In the canonical model, an employer (or the market) observes the results of an agent’s work. Sergey Stepanov, Assistant Professor of HSE University’s Faculty of Economic Sciences, modified the model by adding an intermediate party – an evaluator. If the principal is busy or has many employees, it would be difficult for her to monitor each agent individually, and thus she will often rely on the evaluation of an agent by his supervisor or peers. For a variety of reasons, their assessments are likely to be biased, either in favour of the agent or against. With this in mind, the question the researcher sought to answer in this study was: ‘what should the best direction and degree of the bias be?’
Sergey Stepanov
Assistant Professor of HSE University’s Faculty of Economic Sciences
In classic career concerns models, the principal observes the performance of an agent directly. However, we know that this is often not the case, and principals receive such information through ‘evaluators’. However, the interests of these people may not coincide with those of the principal. And I thought: maybe it’s actually a good thing that they don’t? Objective evaluation is, of course, optimal from the point of view of making correct decisions about an agent (e.g., to promote him or not), but such an evaluation may create sub-optimal incentives to exert effort.

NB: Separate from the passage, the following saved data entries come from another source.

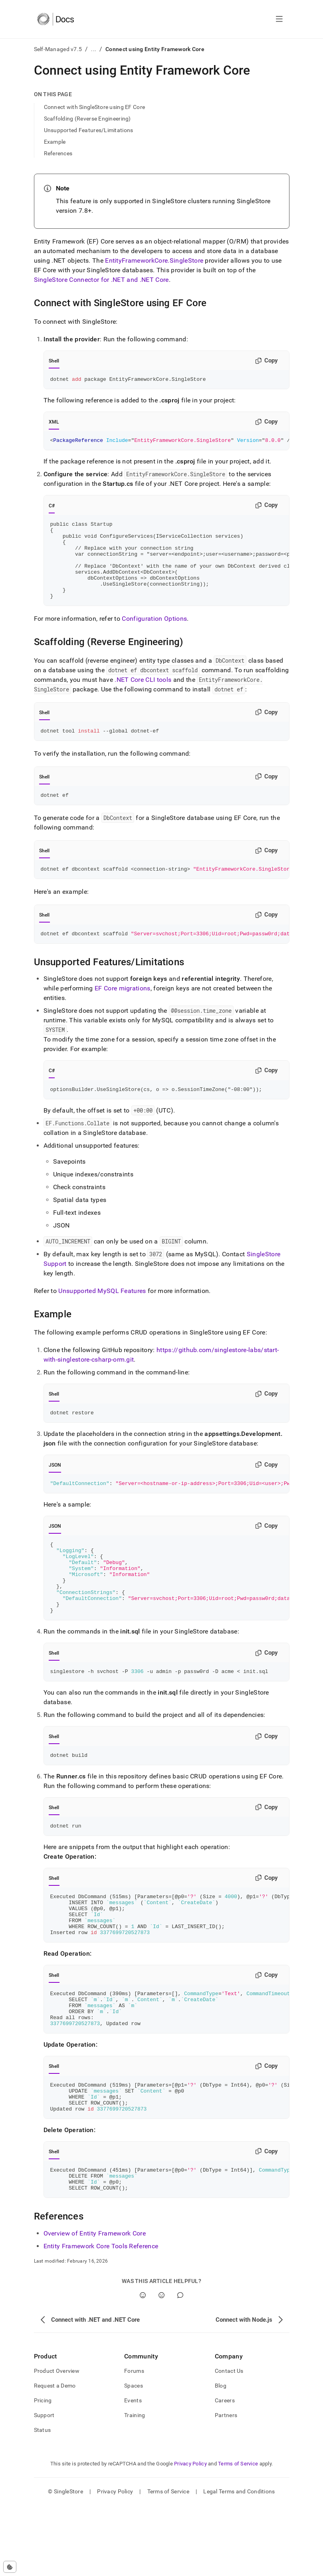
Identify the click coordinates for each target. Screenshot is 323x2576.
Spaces (133, 2456)
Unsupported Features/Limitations (88, 130)
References (58, 153)
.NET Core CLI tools (143, 697)
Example (55, 142)
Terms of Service (238, 2534)
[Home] (55, 19)
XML (54, 423)
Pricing (43, 2471)
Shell (54, 361)
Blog (220, 2456)
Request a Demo (55, 2456)
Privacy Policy (190, 2534)
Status (42, 2500)
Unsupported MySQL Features (102, 1315)
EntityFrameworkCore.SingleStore (154, 260)
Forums (134, 2441)
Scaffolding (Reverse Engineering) (87, 118)
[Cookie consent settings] (9, 2567)
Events (133, 2471)
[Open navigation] (279, 19)
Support (44, 2486)
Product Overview (56, 2441)
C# (52, 508)
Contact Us (229, 2441)
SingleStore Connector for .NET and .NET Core (101, 279)
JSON (55, 1490)
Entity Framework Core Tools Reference (101, 2317)
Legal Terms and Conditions (239, 2562)
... (93, 49)
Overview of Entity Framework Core (95, 2304)
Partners (226, 2486)
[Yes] (142, 2365)
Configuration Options (154, 636)
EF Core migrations (123, 1011)
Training (134, 2486)
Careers (225, 2471)
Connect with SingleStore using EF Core (94, 107)
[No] (161, 2365)
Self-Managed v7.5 (58, 49)
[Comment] (180, 2365)
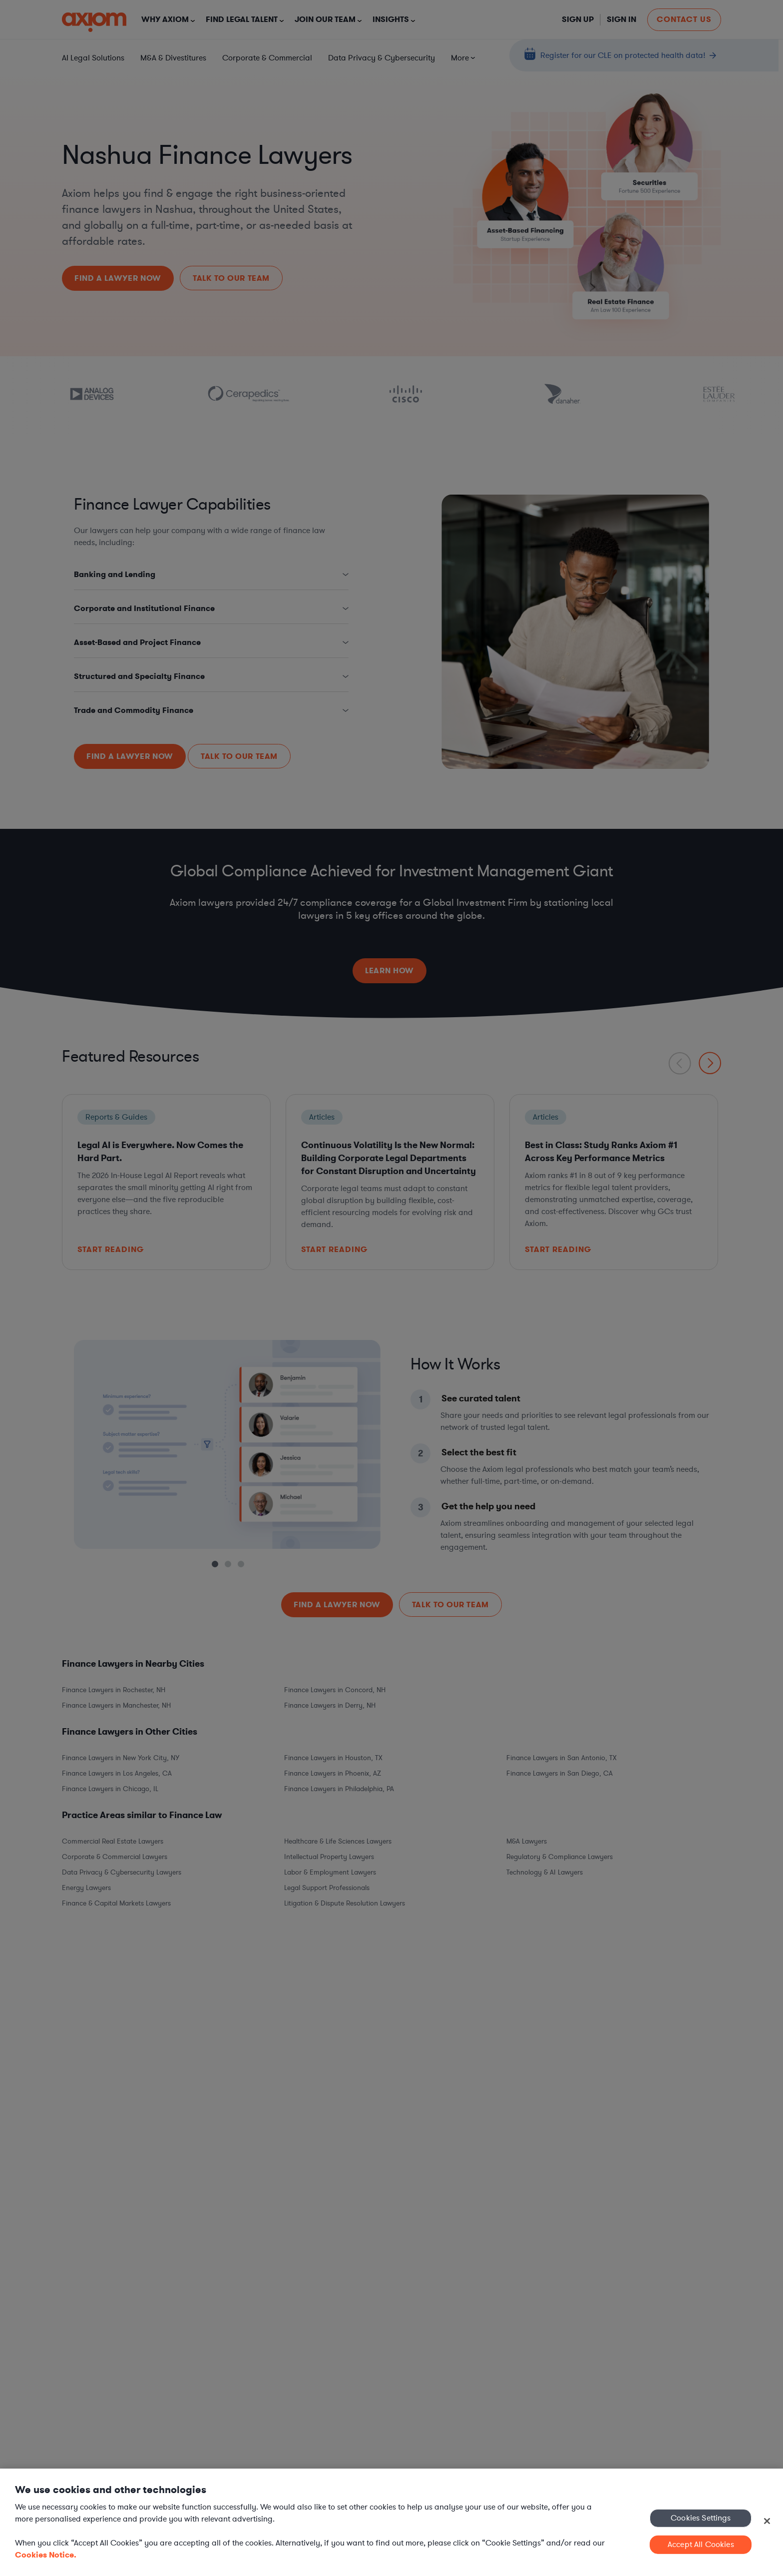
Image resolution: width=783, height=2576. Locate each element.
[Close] (767, 2521)
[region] (391, 2522)
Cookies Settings (701, 2517)
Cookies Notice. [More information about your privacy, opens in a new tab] (45, 2555)
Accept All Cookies (701, 2544)
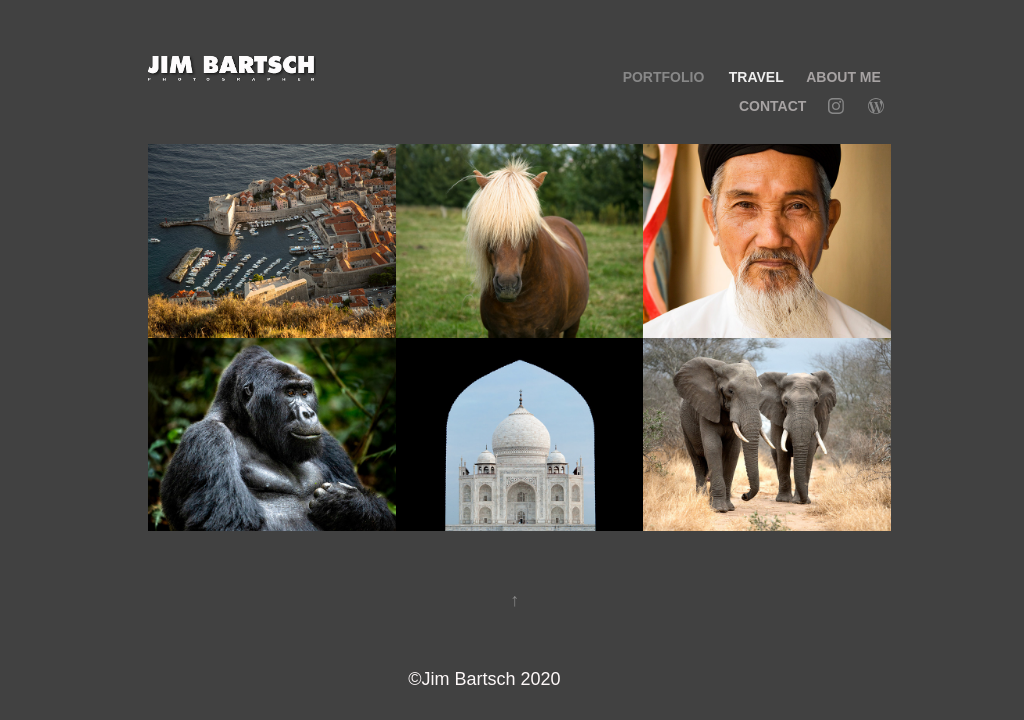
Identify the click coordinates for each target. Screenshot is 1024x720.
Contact (772, 106)
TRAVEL (756, 77)
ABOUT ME (843, 77)
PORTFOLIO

Agents who are very talented a priori will lose motivation if they are evaluated fairly, because they know they will most likely clear the performance bar even with a low effort. Similarly, agents who are initially believed to be below average will lose motivation because they are unlikely to succeed even with a high effort. Hence, an ideal evaluator should be stricter on employees who seem to be capable and talented, but more lenient towards those who are less capable. In addition, the greater the degree of career concerns of an agent, the less objective the optimal evaluator should be, while the performance of those whose abilities are initially very uncertain, for example, without a prior track record, should be judged most objectively.
Thus, the ‘unfair’ opinion of an evaluator may prove to be more useful in motivating an employee than an objective assessment.
The model may be useful, for example, for organizing internships. This proves that stronger interns with good CVs should indeed be given more demanding supervisors, whereas those for applicants with very brief CVs (which tell very little about their experience of skills) should be more balanced in their assessments.
The results of this research will be useful in evaluating the performance of government officials working on public projects or senior corporate managers, as well as in making internal promotion decisions.